(Stored items from a collection)

= Beginning of Section =

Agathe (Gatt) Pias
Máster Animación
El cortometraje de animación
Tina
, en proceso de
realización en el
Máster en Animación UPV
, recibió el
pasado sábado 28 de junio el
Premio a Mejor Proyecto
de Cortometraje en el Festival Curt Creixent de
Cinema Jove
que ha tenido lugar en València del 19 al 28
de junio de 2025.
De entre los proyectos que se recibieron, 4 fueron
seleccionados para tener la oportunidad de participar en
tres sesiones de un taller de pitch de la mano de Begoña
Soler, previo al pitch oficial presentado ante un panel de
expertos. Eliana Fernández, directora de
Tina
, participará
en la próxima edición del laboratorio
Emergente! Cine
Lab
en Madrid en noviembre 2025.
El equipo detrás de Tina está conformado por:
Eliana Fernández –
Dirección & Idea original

= End of Section =
= Beginning of Section =

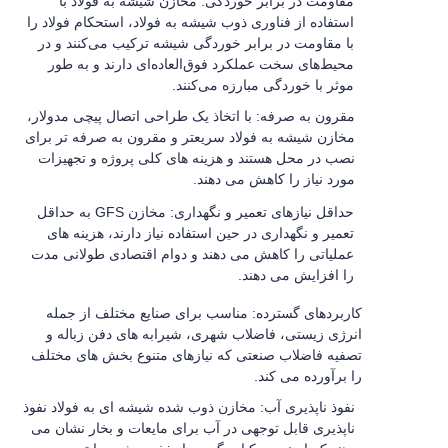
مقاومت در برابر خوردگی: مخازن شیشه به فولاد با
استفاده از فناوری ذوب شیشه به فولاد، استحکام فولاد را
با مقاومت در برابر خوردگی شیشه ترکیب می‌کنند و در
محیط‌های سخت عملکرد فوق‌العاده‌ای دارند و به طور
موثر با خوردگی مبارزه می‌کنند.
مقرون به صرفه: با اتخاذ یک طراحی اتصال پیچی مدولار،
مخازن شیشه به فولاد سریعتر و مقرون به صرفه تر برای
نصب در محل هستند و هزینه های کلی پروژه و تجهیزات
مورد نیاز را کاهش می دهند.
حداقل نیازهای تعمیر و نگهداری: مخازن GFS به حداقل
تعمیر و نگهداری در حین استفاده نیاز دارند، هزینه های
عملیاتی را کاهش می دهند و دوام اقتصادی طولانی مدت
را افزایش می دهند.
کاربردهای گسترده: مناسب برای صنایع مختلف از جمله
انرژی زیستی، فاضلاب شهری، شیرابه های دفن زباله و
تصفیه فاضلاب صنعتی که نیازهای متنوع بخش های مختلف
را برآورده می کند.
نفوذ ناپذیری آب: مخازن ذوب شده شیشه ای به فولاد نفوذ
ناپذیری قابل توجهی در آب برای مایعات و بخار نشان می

= End of Section =

* TASK BRIEF:
A single number is the whole answer: how many lines in the entries hold the word "استفاده".

* EXERCISE RESPONSE:
2